We are pleased to announce the following speakers for our workshop. Abstracts of their talks will follow nearer the time.
Zeynep Akata is a Liesel Beckmann Distinguished professor of Computer Science at Technical University of Munich and the director of the Institute for Explainable Machine Learning at Helmholtz Munich. After completing her PhD at the INRIA Rhone Alpes with Prof Cordelia Schmid (2014), she worked as a post-doctoral researcher at the Max Planck Institute for Informatics with Prof Bernt Schiele (2014-17) and at University of California Berkeley with Prof Trevor Darrell (2016-17) and as an assistant professor at the University of Amsterdam with Prof Max Welling (2017-19). Before moving to Munich in 2024, she was a professor of computer science (W3) within the Cluster of Excellence Machine Learning at the University of Tübingen. She received a Lise-Meitner Award for Excellent Women in Computer Science from Max Planck Society in 2014, a young scientist honour from the Werner-von-Siemens-Ring foundation in 2019, an ERC-2019 Starting Grant from the European Commission, The DAGM German Pattern Recognition Award in 2021, The ECVA Young Researcher Award in 2022 and the Alfried Krupp Award in 2023. Her research interests include multimodal learning and explainable AI.
Rahaf Aljundi is a Senior Research Scientist in the AI Core Research department of Toyota Motor Europe and an ELLIS member. Rahaf is among the pioneers in the field of Continual Learning. Her research interests cover Green and Trustworthy AI, focusing on enhancing the efficiency of generative models through updates, context length and architecture while maintaining reliability and controlling hallucination.
Christopher Kanan is an Associate Professor of Computer Science at the University of Rochester. He has created multiple state-of-the-art continual learning algorithms. A major emphasis of his work is aligning continual learning with industry needs, where the systems need to rival systems trained from scratch and learn more efficiently than them. He has been a frequently invited panelist and speaker at continual learning conferences, workshops, and meetings (CoLLAs-2024, ContinualAI Un-Conference-2023, CLVISION-2023, AAAI Bridge Program on Continual Causality-2023, ContinualAI 2021 Lecture Series, CLVISION-2020).

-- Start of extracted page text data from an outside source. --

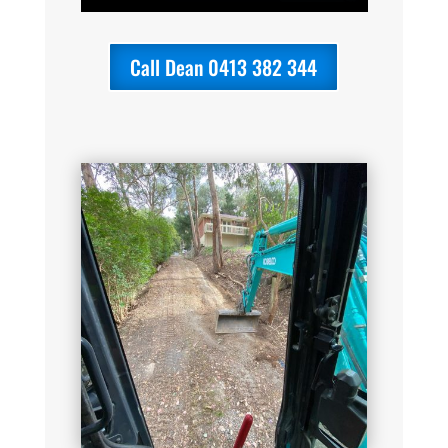
Call Dean 0413 382 344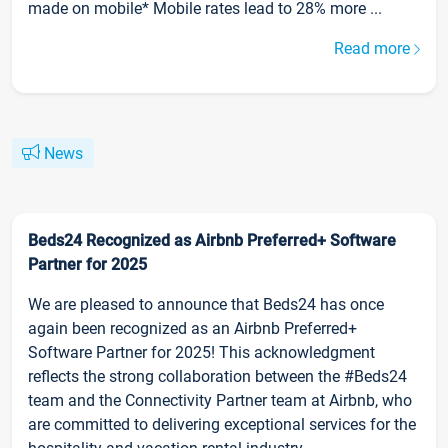
made on mobile* Mobile rates lead to 28% more ...
Read more
News
Beds24 Recognized as Airbnb Preferred+ Software
Partner for 2025
We are pleased to announce that Beds24 has once
again been recognized as an Airbnb Preferred+
Software Partner for 2025! This acknowledgment
reflects the strong collaboration between the #Beds24
team and the Connectivity Partner team at Airbnb, who
are committed to delivering exceptional services for the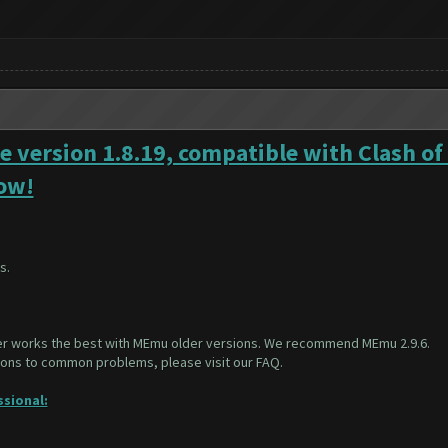
e version 1.8.19, compatible with Clash of
Now!
s.
er works the best with MEmu older versions. We recommend
MEmu 2.9.6
.
tions to common problems, please visit our
FAQ
.
ssional: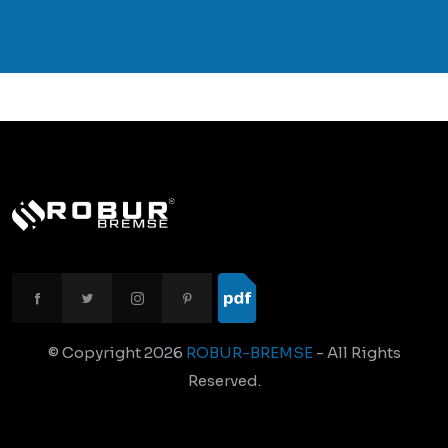
© Copyright
2026
ROBUR-BREMSE
- All Rights
Reserved.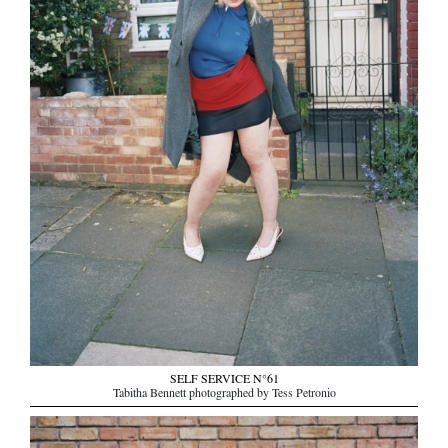
SELF SERVICE N°61
Tabitha Bennett photographed by Tess Petronio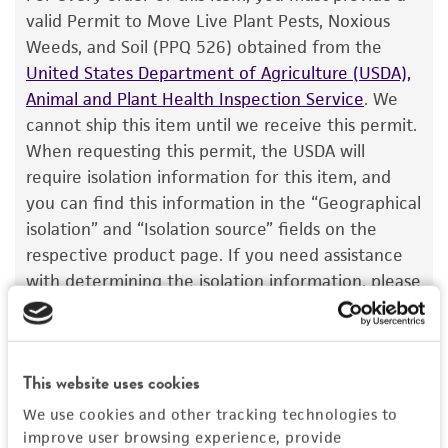
®
of ATCC
products is warranted for 30 days
valid Permit to Move Live Plant Pests, Noxious
from the date of shipment, provided that the
Weeds, and Soil (PPQ 526) obtained from the
customer has stored and handled the product
United States Department of Agriculture (USDA),
according to the information included on the
Animal and Plant Health Inspection Service
. We
product information sheet, website, and
cannot ship this item until we receive this permit.
Certificate of Analysis. For living cultures, ATCC
When requesting this permit, the USDA will
lists the media formulation and reagents that
require isolation information for this item, and
have been found to be effective for the
you can find this information in the “Geographical
product. While other unspecified media and
isolation” and “Isolation source” fields on the
reagents may also produce satisfactory results,
respective product page. If you need assistance
a change in the ATCC and/or depositor-
with determining the isolation information, please
recommended protocols may affect the
contact our Technical Services team or your
recovery, growth, and/or function of the
applicable distributor.
product. If an alternative medium formulation
Once you have the necessary permit, email the
or reagent is used, the ATCC warranty for
This website uses cookies
permit to
SalesPermits@atcc.org
with a reference
viability is no longer valid. Except as expressly
We use cookies and other tracking technologies to
to both your account and sales order numbers.
set forth herein, no other warranties of any
improve user browsing experience, provide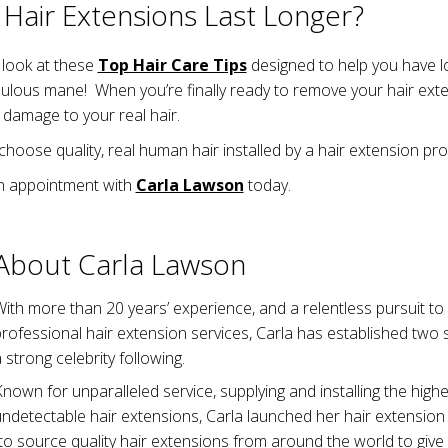
Hair Extensions Last Longer?
a look at these
Top Hair Care Tips
designed to help you have lo
bulous mane! When you’re finally ready to remove your hair exte
 damage to your real hair.
 choose quality, real human hair installed by a hair extension pro
n appointment with
Carla Lawson
today.
About Carla Lawson
ith more than 20 years’ experience, and a relentless pursuit t
professional hair extension services, Carla has established tw
 strong celebrity following.
nown for unparalleled service, supplying and installing the highes
ndetectable hair extensions, Carla launched her hair extension
to source quality hair extensions from around the world to give 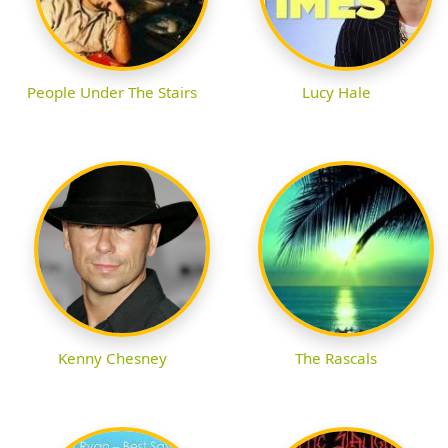
People Under The Stairs
Lucy Hale
Kenny Chesney
The Rascals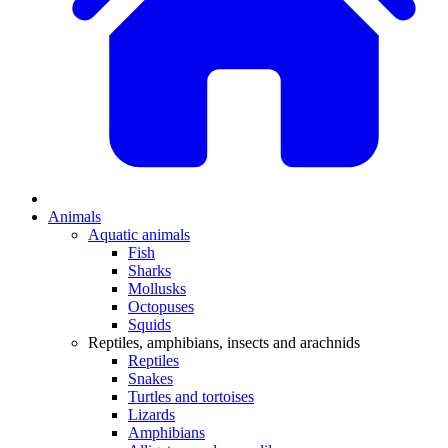
Animals
Aquatic animals
Fish
Sharks
Mollusks
Octopuses
Squids
Reptiles, amphibians, insects and arachnids
Reptiles
Snakes
Turtles and tortoises
Lizards
Amphibians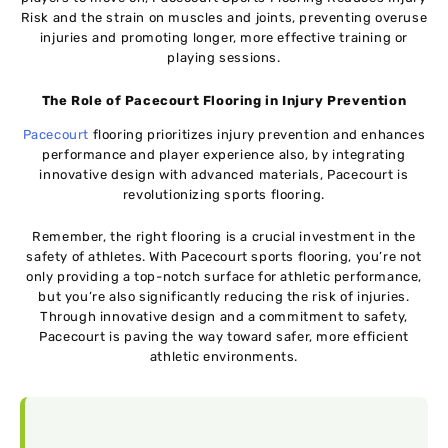
Risk and the strain on muscles and joints, preventing overuse
injuries and promoting longer, more effective training or
playing sessions.
The Role of Pacecourt Flooring in Injury Prevention
Pacecourt
flooring prioritizes injury prevention and enhances
performance and player experience also, by integrating
innovative design with advanced materials, Pacecourt is
revolutionizing sports flooring.
Remember, the right flooring is a crucial investment in the
safety of athletes. With Pacecourt sports flooring, you’re not
only providing a top-notch surface for athletic performance,
but you’re also significantly reducing the risk of injuries.
Through innovative design and a commitment to safety,
Pacecourt is paving the way toward safer, more efficient
athletic environments.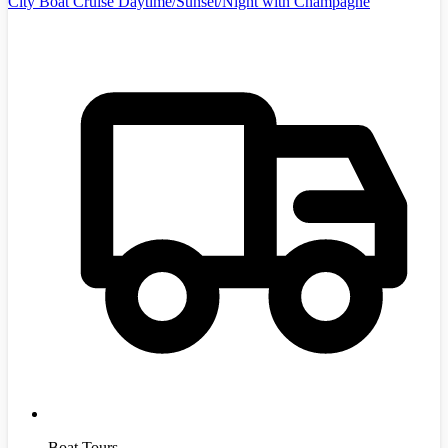
City Boat Cruise Daytime/Sunset/Night with Champagne
Boat Tours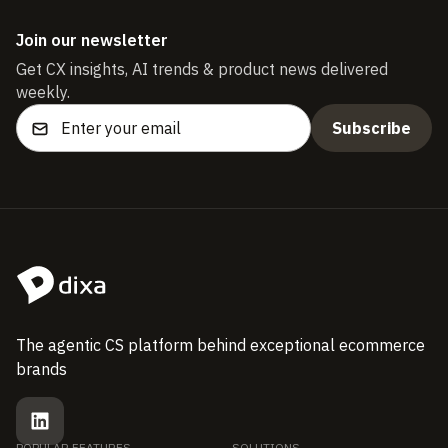
Join our newsletter
Get CX insights, AI trends & product news delivered
weekly.
The agentic CS platform behind exceptional ecommerce
brands
POPULAR FEATURES
SOLUTIONS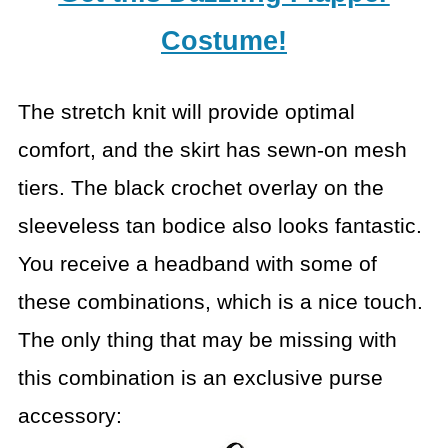
Costume!
The stretch knit will provide optimal
comfort, and the skirt has sewn-on mesh
tiers. The black crochet overlay on the
sleeveless tan bodice also looks fantastic.
You receive a headband with some of
these combinations, which is a nice touch.
The only thing that may be missing with
this combination is an exclusive purse
accessory: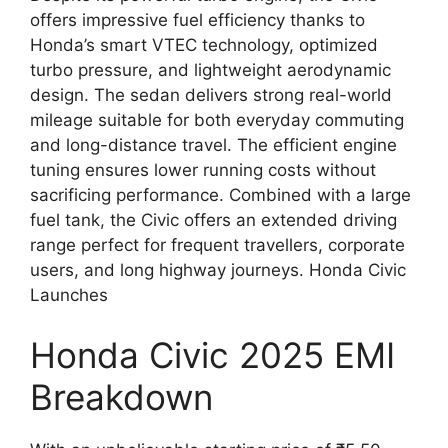
offers impressive fuel efficiency thanks to
Honda’s smart VTEC technology, optimized
turbo pressure, and lightweight aerodynamic
design. The sedan delivers strong real-world
mileage suitable for both everyday commuting
and long-distance travel. The efficient engine
tuning ensures lower running costs without
sacrificing performance. Combined with a large
fuel tank, the Civic offers an extended driving
range perfect for frequent travellers, corporate
users, and long highway journeys. Honda Civic
Launches
Honda Civic 2025 EMI
Breakdown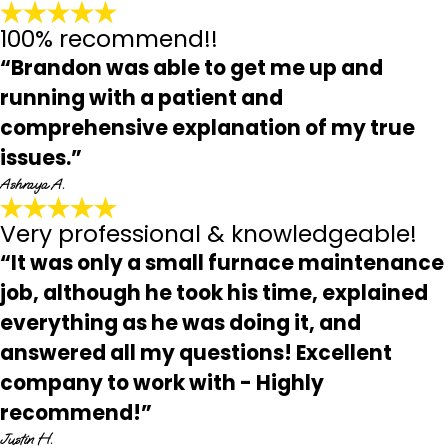
100% recommend!!
“Brandon was able to get me up and
running with a patient and
comprehensive explanation of my true
issues.”
Ashraya A.
Very professional & knowledgeable!
“It was only a small furnace maintenance
job, although he took his time, explained
everything as he was doing it, and
answered all my questions! Excellent
company to work with - Highly
recommend!”
Justin H.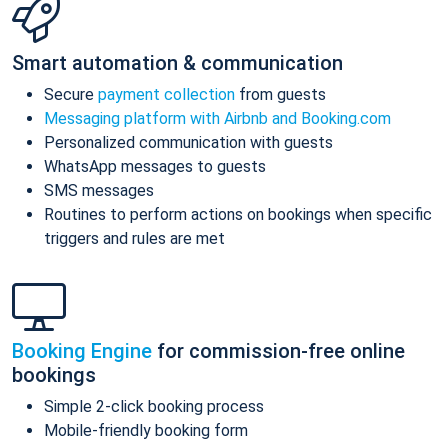
Smart automation & communication
Secure
payment collection
from guests
Messaging platform with Airbnb and Booking.com
Personalized communication with guests
WhatsApp messages to guests
SMS messages
Routines to perform actions on bookings when specific
triggers and rules are met
Booking Engine
for commission-free online
bookings
Simple 2-click booking process
Mobile-friendly booking form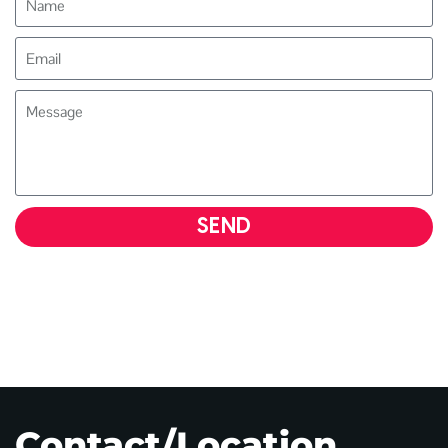
SEND
Contact/Location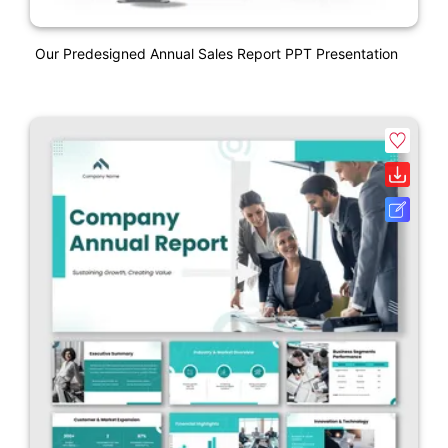
Our Predesigned Annual Sales Report PPT Presentation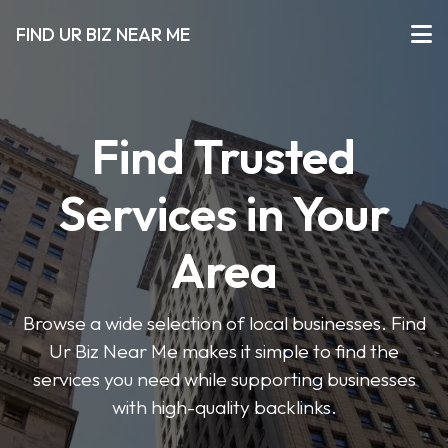
FIND UR BIZ NEAR ME
Find Trusted
Services in Your
Area
Browse a wide selection of local businesses. Find
Ur Biz Near Me makes it simple to find the
services you need while supporting businesses
with high-quality backlinks.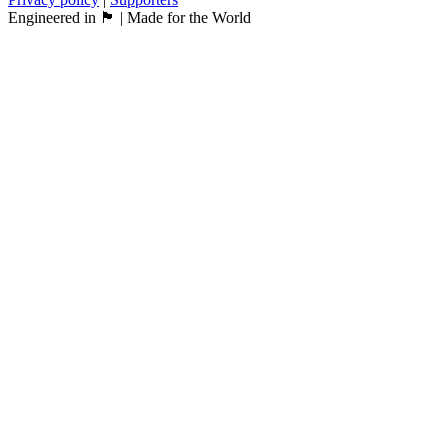
Engineered in 🏴󠁧󠁢󠁳󠁣󠁴󠁿 | Made for the World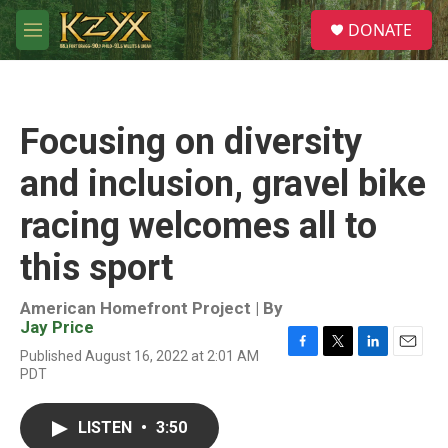
Skip to main content
S
DONATE
e
M
a
e
r
n
c
u
h
Focusing on diversity
u
e
and inclusion, gravel bike
r
y
racing welcomes all to
this sport
American Homefront Project | By
Jay Price
Published August 16, 2022 at 2:01 AM
F
T
L
E
PDT
a
w
i
m
c
i
n
a
e
t
k
i
LISTEN
•
3:50
b
t
e
l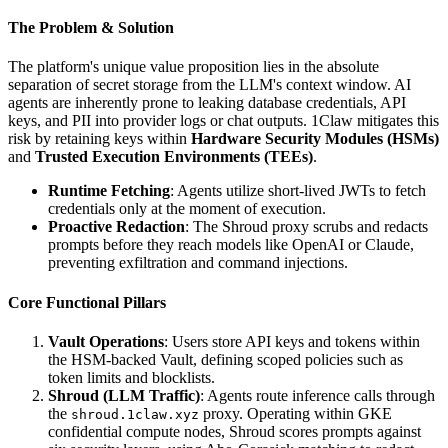
The Problem & Solution
The platform's unique value proposition lies in the absolute
separation of secret storage from the LLM's context window. AI
agents are inherently prone to leaking database credentials, API
keys, and PII into provider logs or chat outputs. 1Claw mitigates this
risk by retaining keys within
Hardware Security Modules (HSMs)
and
Trusted Execution Environments (TEEs)
.
Runtime Fetching
: Agents utilize short-lived JWTs to fetch
credentials only at the moment of execution.
Proactive Redaction
: The Shroud proxy scrubs and redacts
prompts before they reach models like OpenAI or Claude,
preventing exfiltration and command injections.
Core Functional Pillars
Vault Operations
: Users store API keys and tokens within
the HSM-backed Vault, defining scoped policies such as
token limits and blocklists.
Shroud (LLM Traffic)
: Agents route inference calls through
the
proxy. Operating within GKE
shroud.1claw.xyz
confidential compute nodes, Shroud scores prompts against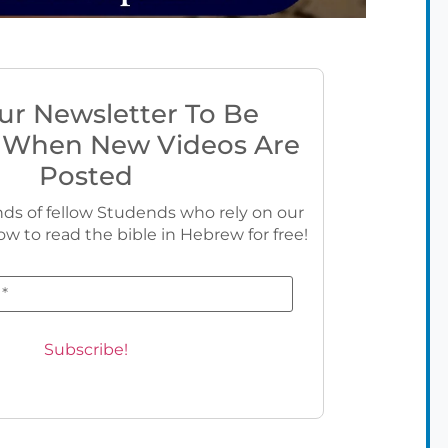
ur Newsletter To Be
 When New Videos Are
Posted
ds of fellow Studends who rely on our
ow to read the bible in Hebrew for free!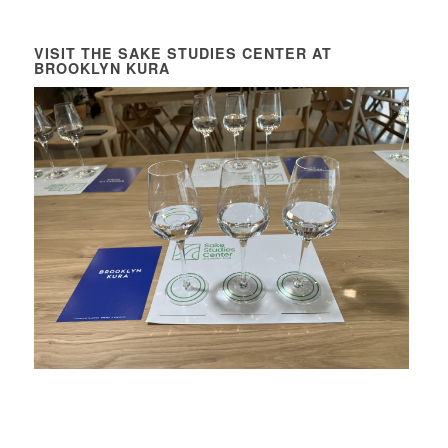
VISIT THE SAKE STUDIES CENTER AT
BROOKLYN KURA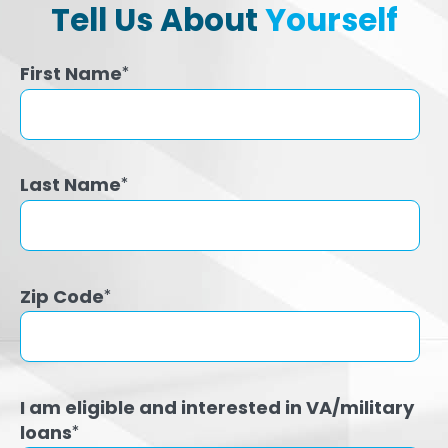
Tell Us About
Yourself
First Name
*
Last Name
*
Zip Code
*
I am eligible and interested in VA/military
loans
*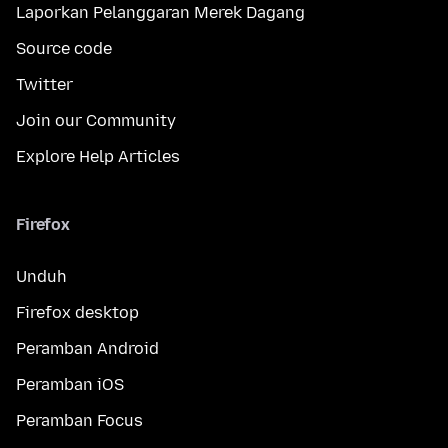
Laporkan Pelanggaran Merek Dagang
Source code
Twitter
Join our Community
Explore Help Articles
Firefox
Unduh
Firefox desktop
Peramban Android
Peramban iOS
Peramban Focus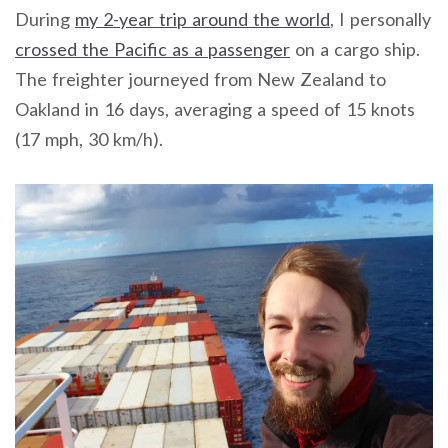
During
my 2-year trip around the world
, I personally
crossed the Pacific as a passenger
on a cargo ship.
The freighter journeyed from New Zealand to
Oakland in 16 days, averaging a speed of 15 knots
(17 mph, 30 km/h).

Irina Rish is a Canada CIFAR AI Chair at Mila and a full professor at the Department of Computer Science and Operations Research (DIRO) at the University of Montreal. She holds the Canada Excellence Research Chair in Autonomous AI. Rish’s extensive research career spans multiple AI domains, from automated reasoning and probabilistic inference in graphical models, to machine learning, sparse modeling, and neuroscience-inspired AI. Her current research endeavors concentrate on continual learning, out-of-distribution generalization, robustness; and understanding neural scaling laws and emergent behaviors (w.r.t. both capabilities and alignment) in foundation models – a vital stride towards achieving maximally beneficial Artificial General Intelligence (AGI).
Ludwig Schmidt is an assistant professor at Stanford University and a member of the technical staff at Anthropic. Ludwig’s research interests revolve around the empirical foundations of machine learning, often with a focus on datasets, reliable generalization, multimodality, and large models. Recently, Ludwig’s research group contributed to open source machine learning by creating OpenCLIP, OpenFlamingo, and the LAION-5B dataset. Ludwig completed his PhD at MIT and was a postdoc at UC Berkeley. Ludwig’s research received a new horizons award at EAAMO, best paper awards at ICML & NeurIPS, a best paper finalist at CVPR, and the Sprowls dissertation award from MIT.